On 5/5/21 4:43 AM, Jan Kara wrote:
On Tue 04-05-21 16:35:53, Junxiao Bi wrote:
On 5/4/21 2:02 AM, Jan Kara wrote:
On Mon 03-05-21 10:25:31, Junxiao Bi wrote:
On 5/3/21 3:29 AM, Jan Kara wrote:
On Fri 30-04-21 14:18:15, Junxiao Bi wrote:
On 4/30/21 5:47 AM, Jan Kara wrote:
On Thu 29-04-21 11:07:15, Junxiao Bi wrote:
On 4/29/21 10:14 AM, Andreas Gruenbacher wrote:
On Tue, Apr 27, 2021 at 4:44 AM Junxiao Bi <junxiao.bi@xxxxxxxxxx> wrote:
When doing truncate/fallocate for some filesytem like ocfs2, it
will zero some pages that are out of inode size and then later
update the inode size, so it needs this api to writeback eof
pages.
is this in reaction to Jan's "[PATCH 0/12 v4] fs: Hole punch vs page
cache filling races" patch set [*]? It doesn't look like the kind of
patch Christoph would be happy with.
Thank you for pointing the patch set. I think that is fixing a different
issue.
The issue here is when extending file size with fallocate/truncate, if the
original inode size
is in the middle of the last cluster block(1M), eof part will be zeroed with
buffer write first,
and then new inode size is updated, so there is a window that dirty pages is
out of inode size,
if writeback is kicked in, block_write_full_page will drop all those eof
pages.
I agree that the buffers describing part of the cluster beyond i_size won't
be written. But page cache will remain zeroed out so that is fine. So you
only need to zero out the on disk contents. Since this is actually
physically contiguous range of blocks why don't you just use
sb_issue_zeroout() to zero out the tail of the cluster? It will be more
efficient than going through the page cache and you also won't have to
tweak block_write_full_page()...
Thanks for the review.
The physical blocks to be zeroed were continuous only when sparse mode is
enabled, if sparse mode is disabled, unwritten extent was not supported for
ocfs2, then all the blocks to the new size will be zeroed by the buffer
write, since sb_issue_zeroout() will need waiting io done, there will be a
lot of delay when extending file size. Use writeback to flush async seemed
more efficient?
It depends. Higher end storage (e.g. NVME or NAS, maybe some better SATA
flash disks as well) do support WRITE_ZERO command so you don't actually
have to write all those zeros. The storage will just internally mark all
those blocks as having zeros. This is rather fast so I'd expect the overall
result to be faster that zeroing page cache and then writing all those
pages with zeroes on transaction commit. But I agree that for lower end
storage this may be slower because of synchronous writing of zeroes.
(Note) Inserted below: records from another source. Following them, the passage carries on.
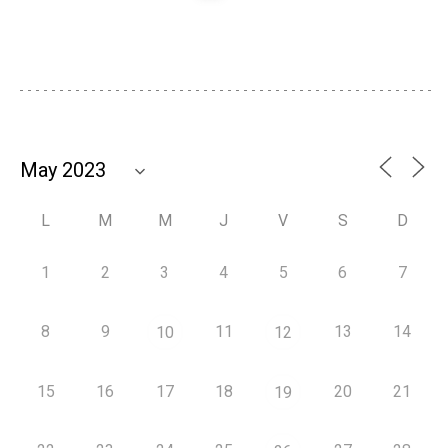
L
M
M
J
V
S
D
1
2
3
4
5
6
7
8
9
11
13
14
10
12
15
16
17
18
20
21
19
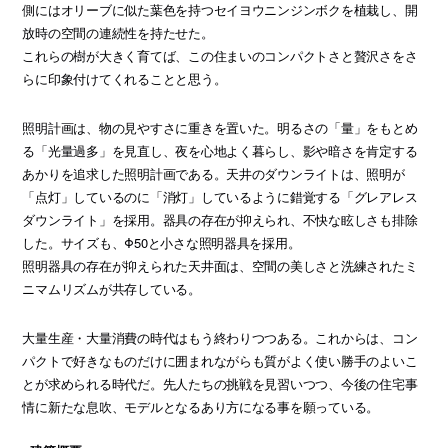
側にはオリーブに似た葉色を持つセイヨウニンジンボクを植栽し、開
放時の空間の連続性を持たせた。
これらの樹が大きく育てば、この住まいのコンパクトさと贅沢さをさ
らに印象付けてくれることと思う。
照明計画は、物の見やすさに重きを置いた。明るさの「量」をもとめ
る「光量過多」を見直し、夜を心地よく暮らし、影や暗さを肯定する
あかりを追求した照明計画である。天井のダウンライトは、照明が
「点灯」しているのに「消灯」しているように錯覚する「グレアレス
ダウンライト」を採用。器具の存在が抑えられ、不快な眩しさも排除
した。サイズも、Φ50と小さな照明器具を採用。
照明器具の存在が抑えられた天井面は、空間の美しさと洗練されたミ
ニマムリズムが共存している。
大量生産・大量消費の時代はもう終わりつつある。これからは、コン
パクトで好きなものだけに囲まれながらも質がよく使い勝手のよいこ
とが求められる時代だ。先人たちの挑戦を見習いつつ、今後の住宅事
情に新たな息吹、モデルとなるあり方になる事を願っている。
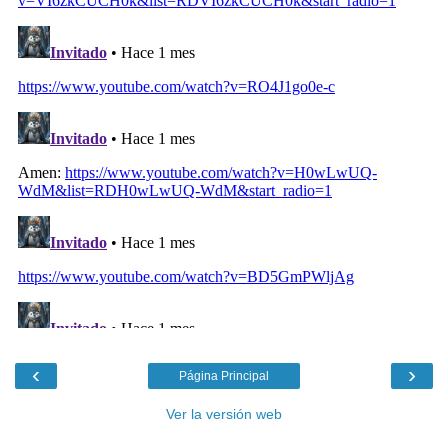
‹
›
Página Principal
Ver la versión web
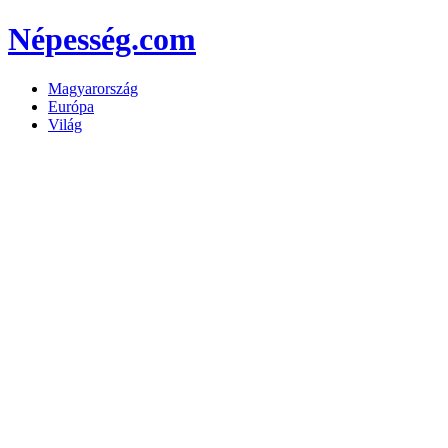
Népesség.com
Magyarország
Európa
Világ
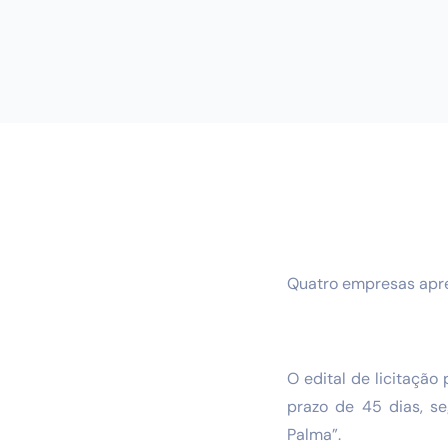
Quatro empresas apr
O edital de licitaçã
prazo de 45 dias, s
Palma”.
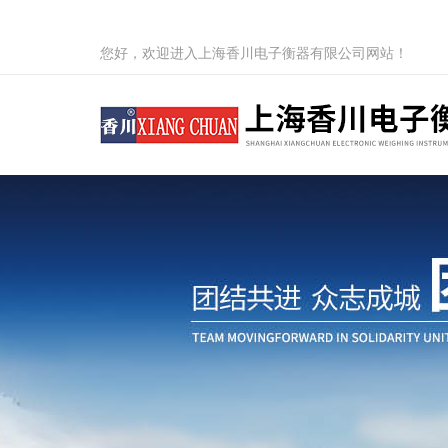
您好，欢迎进入上海香川电子衡器有限公司网站！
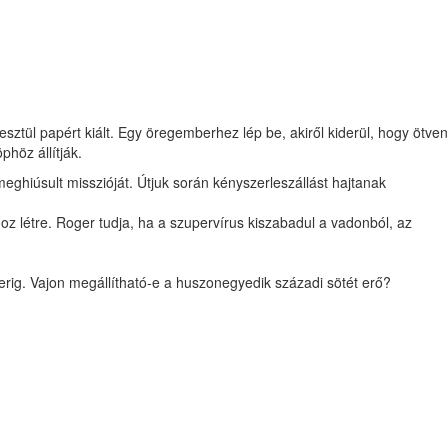
resztül papért kiált. Egy öregemberhez lép be, akiről kiderül, hogy ötven
phöz állítják.
ghiúsult misszióját. Útjuk során kényszerleszállást hajtanak
z létre. Roger tudja, ha a szupervírus kiszabadul a vadonból, az
ig. Vajon megállítható-e a huszonegyedik századi sötét erő?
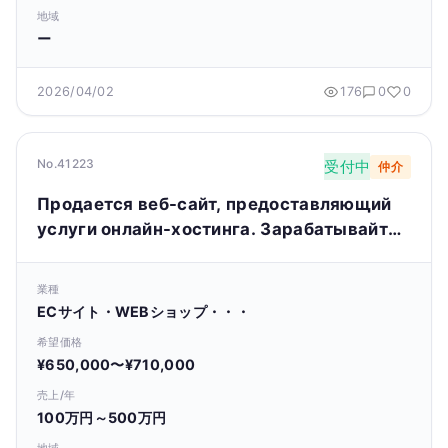
地域
ー
2026/04/02
176
0
0
No.41223
受付中
仲介
Продается веб-сайт, предоставляющий
услуги онлайн-хостинга. Зарабатывайте
до 10 000 долларов в месяц.
業種
ECサイト・WEBショップ・・・
希望価格
¥650,000〜¥710,000
売上/年
100万円～500万円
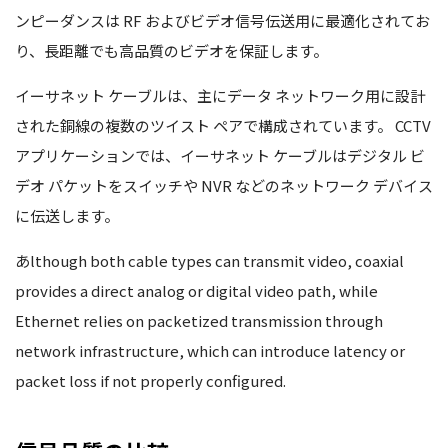
ンピーダンスは RF およびビデオ信号伝送用に最適化されてお
り、長距離でも高品質のビデオを保証します。
イーサネット ケーブルは、主にデータ ネットワーク用に設計
された銅線の複数のツイスト ペアで構成されています。 CCTV
アプリケーションでは、イーサネット ケーブルはデジタル ビ
デオ パケットをスイッチや NVR などのネットワーク デバイス
に伝送します。
あlthough both cable types can transmit video, coaxial
provides a direct analog or digital video path, while
Ethernet relies on packetized transmission through
network infrastructure, which can introduce latency or
packet loss if not properly configured.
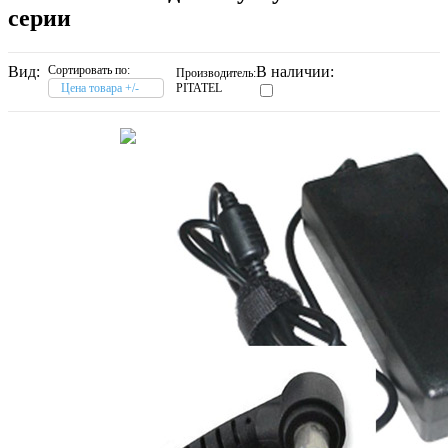
серии
Вид:
Сортировать по:
В наличии:
Производитель:
Цена товара +/-
PITATEL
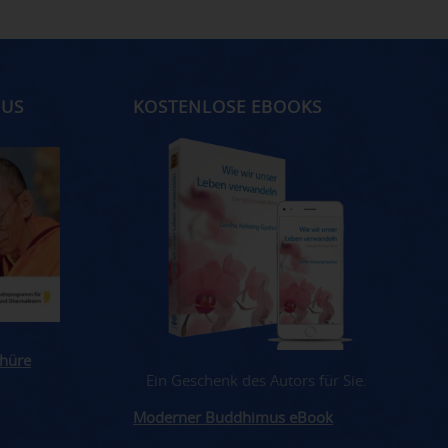
MUS
KOSTENLOSE EBOOKS
hüre
Ein Geschenk des Autors für Sie.
Moderner Buddhimus eBook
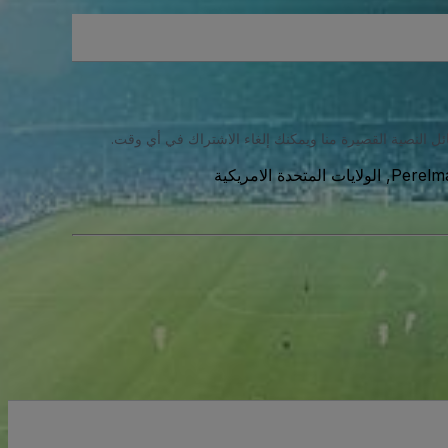
ئل النصية القصيرة منا ويمكنك إلغاء الاشتراك في أي وقت.
Perelma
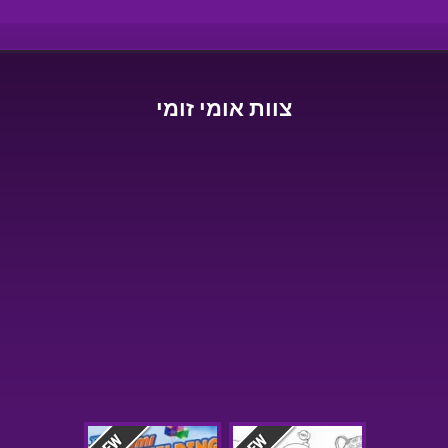
צוות אומי זומי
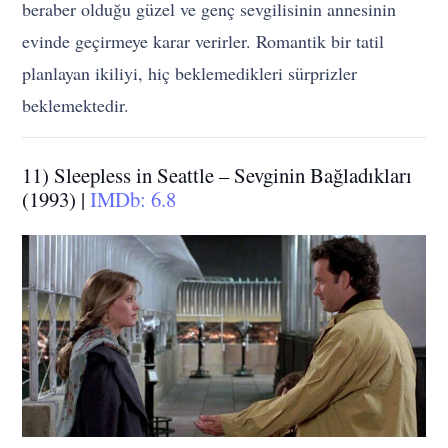
beraber olduğu güzel ve genç sevgilisinin annesinin
evinde geçirmeye karar verirler. Romantik bir tatil
planlayan ikiliyi, hiç beklemedikleri sürprizler
beklemektedir.
11) Sleepless in Seattle – Sevginin Bağladıkları
(1993) |
IMDb: 6.8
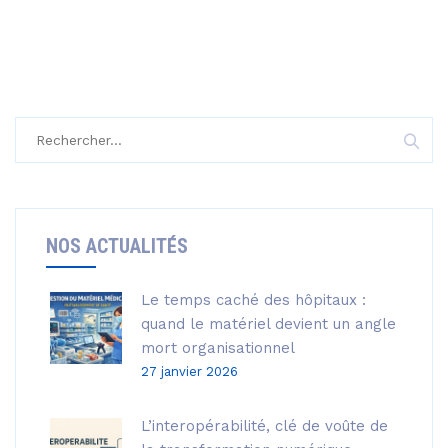
Rechercher :
NOS ACTUALITÉS
Le temps caché des hôpitaux :
quand le matériel devient un angle
mort organisationnel
27 janvier 2026
L’interopérabilité, clé de voûte de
That
being said your transaction commit has to write those zeroes anyway so the
cost is only mostly shifted but it could still make a difference for some
workloads. Not sure if that matters, that is your call I'd say.
Ocfs2 is mostly used with SAN, i don't think it's common for SAN storage to
support WRITE_ZERO command.
Anything bad to add a new api to support eof writeback?
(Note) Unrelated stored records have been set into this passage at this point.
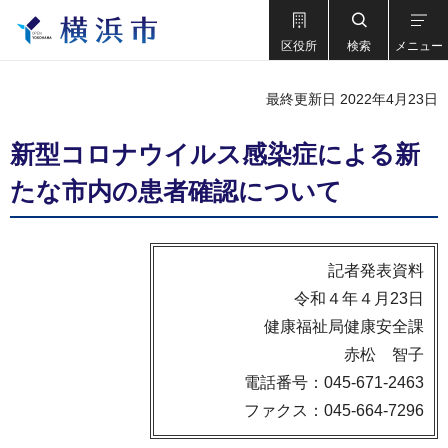
区役所
検索
メニュー
最終更新日 2022年4月23日
新型コロナウイルス感染症による新
たな市内の患者確認について
記者発表資料
令和４年４月23日
健康福祉局健康安全課
赤松 智子
電話番号：045-671-2463
ファクス：045-664-7296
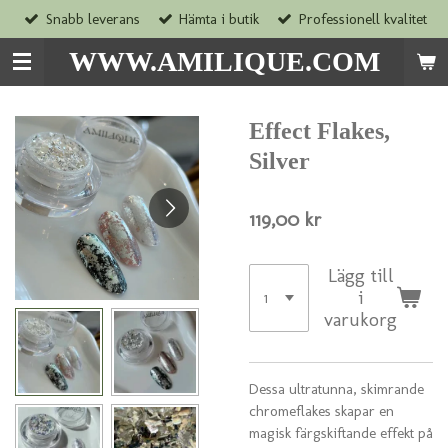
Snabb leverans
Hämta i butik
Professionell kvalitet
Hoppa
till
WWW.AMILIQUE.COM
huvudinnehållet
Effect Flakes,
Silver
119,00 kr
Lägg till
i
varukorg
Dessa ultratunna, skimrande
chromeflakes skapar en
magisk färgskiftande effekt på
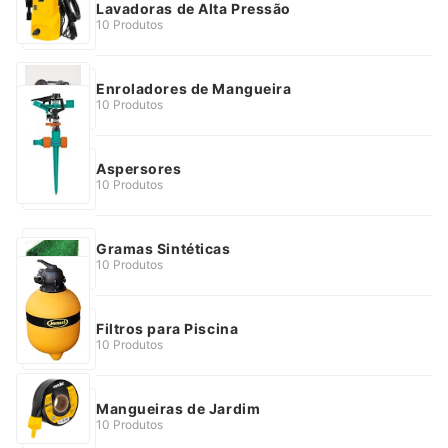
Lavadoras de Alta Pressão
10 Produtos
Enroladores de Mangueira
10 Produtos
Aspersores
10 Produtos
Gramas Sintéticas
10 Produtos
Filtros para Piscina
10 Produtos
Mangueiras de Jardim
10 Produtos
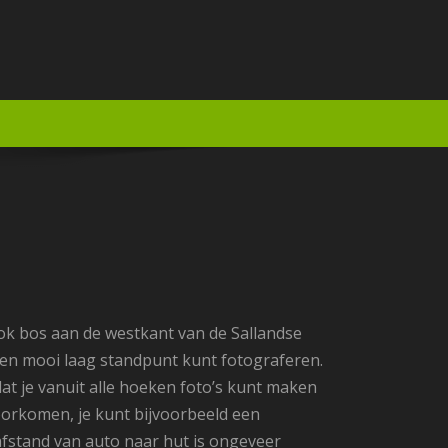
rook bos aan de westkant van de Sallandse
een mooi laag standpunt kunt fotograferen.
at je vanuit alle hoeken foto’s kunt maken
oorkomen, je kunt bijvoorbeeld een
pafstand van auto naar hut is ongeveer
OK, now that I reread the whole series you've posted I think I somewhat
misunderstood your original problem and intention. So let's first settle
on that. As far as I understand the problem happens when extending a file
(either through truncate or through write beyond i_size). When that
happens, we need to make sure that blocks (or their parts) that used to be
above i_size and are not going to be after extension are zeroed out.
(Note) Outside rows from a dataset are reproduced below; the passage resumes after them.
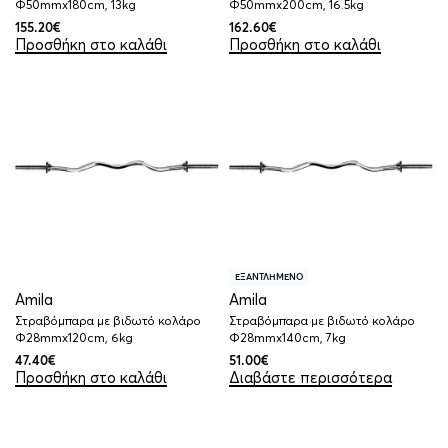
Φ50mmx180cm, 13kg
Φ50mmx200cm, 16.5kg
155.20
€
162.60
€
Προσθήκη στο καλάθι
Προσθήκη στο καλάθι
ΕΞΑΝΤΛΗΜΕΝΟ
Amila
Amila
Στραβόμπαρα με βιδωτό κολάρο
Στραβόμπαρα με βιδωτό κολάρο
Φ28mmx120cm, 6kg
Φ28mmx140cm, 7kg
47.40
€
51.00
€
Προσθήκη στο καλάθι
Διαβάστε περισσότερα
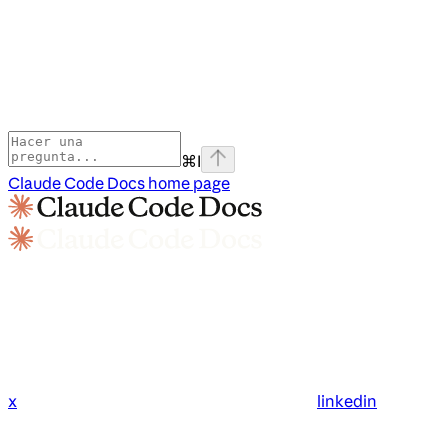
⌘
I
Claude Code Docs
home page
x
linkedin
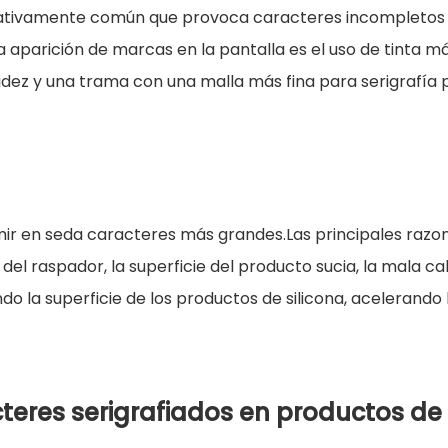
ativamente común que provoca caracteres incompletos en l
 la aparición de marcas en la pantalla es el uso de tinta
luidez y una trama con una malla más fina para serigrafí
r en seda caracteres más grandes.Las principales razone
del raspador, la superficie del producto sucia, la mala cali
 la superficie de los productos de silicona, acelerando 
cteres serigrafiados en productos de s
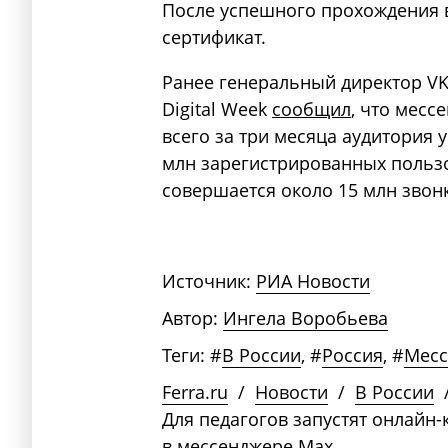
После успешного прохождения в
сертификат.
Ранее генеральный директор VK
Digital Week
сообщил
, что месс
всего за три месяца аудитория 
млн зарегистрированных пользо
совершается около 15 млн звон
Источник:
РИА Новости
Автор:
Ингела Воробьева
Теги:
#
В России
,
#
Россия
,
#
Месс
Ferra.ru
/
Новости
/
В России
Для педагогов запустят онлайн-
в мессенджере Max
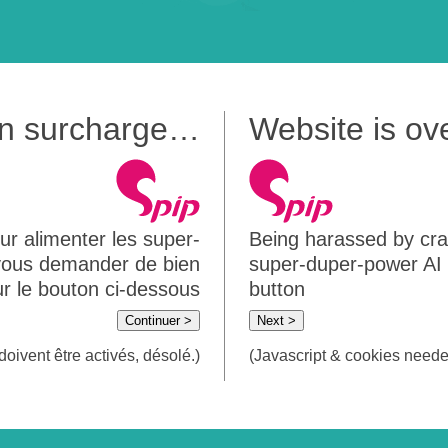
 en surcharge…
Website is o
ur alimenter les super-
Being harassed by crawl
 vous demander de bien
super-duper-power AI m
sur le bouton ci-dessous
button
Continuer >
Next >
doivent être activés, désolé.)
(Javascript & cookies needed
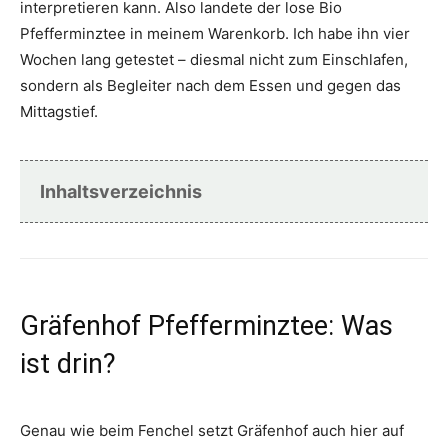
interpretieren kann. Also landete der lose Bio
Pfefferminztee in meinem Warenkorb. Ich habe ihn vier
Wochen lang getestet – diesmal nicht zum Einschlafen,
sondern als Begleiter nach dem Essen und gegen das
Mittagstief.
Inhaltsverzeichnis
Gräfenhof Pfefferminztee: Was
ist drin?
Genau wie beim Fenchel setzt Gräfenhof auch hier auf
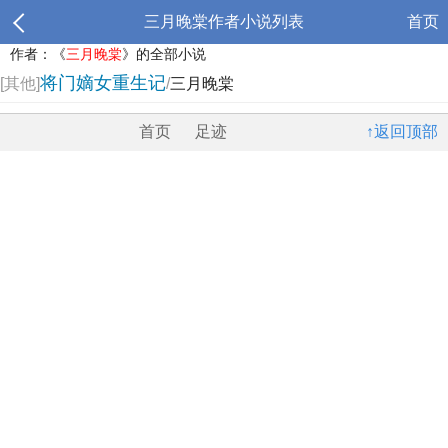
三月晚棠作者小说列表
首页
作者：《
三月晚棠
》的全部小说
将门嫡女重生记
[其他]
/
三月晚棠
首页
足迹
↑返回顶部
Usually, for simple filesystems such as ext2, there is only one such block
- the one straddling i_size - where we need to make sure this happens. And
we achieve that by zeroing out tail of this block on writeout (in
->writepage() handler) and also by zeroing out tail of the block when
reducing i_size (block_truncate_page() takes care of this for ext2). So the
tail of this block is zeroed out on disk at all times and thus we have no
problem when extending i_size.
Now what I described doesn't work for OCFS2. As far as I understand the
reason is that when block size is smaller than page size and OCFS2 uses
cluster size larger than block size, the page straddling i_size can have
also some buffers mapped (with underlying blocks allocated) that are fully
outside of i_size. These blocks are never written because of how
__block_write_full_page() currently behaves (never writes buffers fully
beyond i_size) so even if you zero out page cache and dirty the page,
racing writeback can clear dirty bits without writing those blocks and so
they are not zeroed out on disk although we are about to expand i_size.
Correct.
Did I understand the problem correctly? But what confuses me is that
ocfs2_zero_extend_range() (ocfs2_write_zero_page() in fact) actually does
extend i_size to contain the range it zeroes out while still holding the
page lock so it should be protected against the race with writeback I
outlined above. What am I missing?
Thank you for pointing this. I didn't realize ocfs2_zero_extend() will
update inode size,
with it, truncate to extend file will not suffer this issue. The original
issue happened with
qemu that used the following fallocate to extend file size. The first
fallocate punched
hole beyond the inode size(2276196352) but not update isize, the second one
updated
isize, the first one will do some buffer write to zero eof blocks in
ocfs2_remove_inode_range
->ocfs2_zero_partial_clusters->ocfs2_zero_range_for_truncate.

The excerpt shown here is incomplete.